It is easy to understand why gambling is so enthralling. So much going on with the buzz of the risk, the cruel hope, the sense that the odds can be overcome. There no such thing as a sure bet and so the rush is in the process. Unlike the repetitive impulse of drugs, the experience of gambling is always dangerously fresh and exciting, and even worse, tied into potential answers for the same dire situations which the addiction has caused. Drugs may be a release, but the big score can be a solution... (I'm saying all this having hardly ever gambled in my life and only then on Eurovision, but there is a disastrous history of it in my family, so I have thought about it a lot over the years if that counts). It is disingenuous that mainstream cinematic depictions of gambling are often constructed within glamourous contexts (Vegas, etc), with attendant iconography of poker tables, chips, big wodges of cash: the inherent risk of the process is a Todorovian structure within itself, too (I knocked Molly's Game on last night - where big game poker is a backdrop for Jess Chastain's Hollywood actualisation). A representation far removed from the lived experience, which is scarcely presented within narrative cinema.

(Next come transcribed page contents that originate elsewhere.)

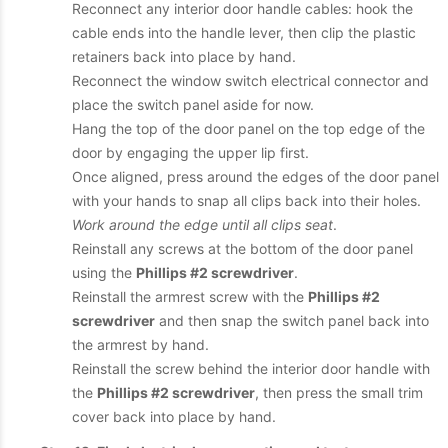
Reconnect any interior door handle cables: hook the
cable ends into the handle lever, then clip the plastic
retainers back into place by hand.
Reconnect the window switch electrical connector and
place the switch panel aside for now.
Hang the top of the door panel on the top edge of the
door by engaging the upper lip first.
Once aligned, press around the edges of the door panel
with your hands to snap all clips back into their holes.
Work around the edge until all clips seat
.
Reinstall any screws at the bottom of the door panel
using the
Phillips #2 screwdriver
.
Reinstall the armrest screw with the
Phillips #2
screwdriver
and then snap the switch panel back into
the armrest by hand.
Reinstall the screw behind the interior door handle with
the
Phillips #2 screwdriver
, then press the small trim
cover back into place by hand.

Melanie Manchot and co-writer Leigh Campbell's fiercely original Stephen is however a profoundly intelligent, effective and challenging portrayal of gambling, along with the social ills inevitably associated with the addiction. The film eschews typical narrative structures, and instead affects a montage of historical footage, documentary style and re-enactment to retell the story of Stephen Giddings (the actor) as he auditions for the part of Thomas Goudie, the subject of the very first filmed crime reconstruction. A Brechtian rug is first pulled in the post title sequence wherein we painstakingly follow Stephen (a Merseyside Will Arnett) through the council estate where he lives to the local dive bar to watch him compulsively deposit coins into a fruit machine. After a set-to with another character, the camera turns to reveal a panel of filmmakers, who comment on his performance – "What you did earlier with the fruit machine was brilliant." The character-within-the-story becomes the character-of-actor-within-the-enveloping-narrative: a mimetic overture compounded by the filmmakers' use of amateur performers and real-life addicts.

Stephen review

Manchot is careful in her presentation of this sensitive material, never sensationalising her ersatz cast and instead creating a platform for these voices, including professional actors such as Thomas Sweeney (who also shares his experience of alcoholism within the filmed group sessions - when you're an alcoholic a bar is "like a Christmas tree"). The switches between documentary verisimilitude and constructed narrative are deliberately disorientating,  especially so as the sequences with Stephen as character are so emotively involving (I'm thinking of a horribly convincing fight over a fruit machine...). During Stephen we find ourselves dramatically gripped as Stephen slips further and further into hot water, yet also challenged by the otherwise objective portrayals and their purposeful lack of easy sentiment.

Stephen review

It is a heady mix, and one which thrills with its bravura creativity. An artist by profession, Manchot's film has the multi-media mien of an installation piece, where the meta lens is a cracked mirror, reflecting the complex and frustrating experiences of those at the hard end of addiction. At times there are certain flourishes that detract from its overall impact, such as cutaways to superfluous interpretive street dance, but beneath Stephen's shifting layers of fact and fiction beats a deeply compassionate heart.

Stephen is in UK/ROI cinemas from April 26th. The film will also play as part of an art installation at The Exchange in Penzance from May 4th.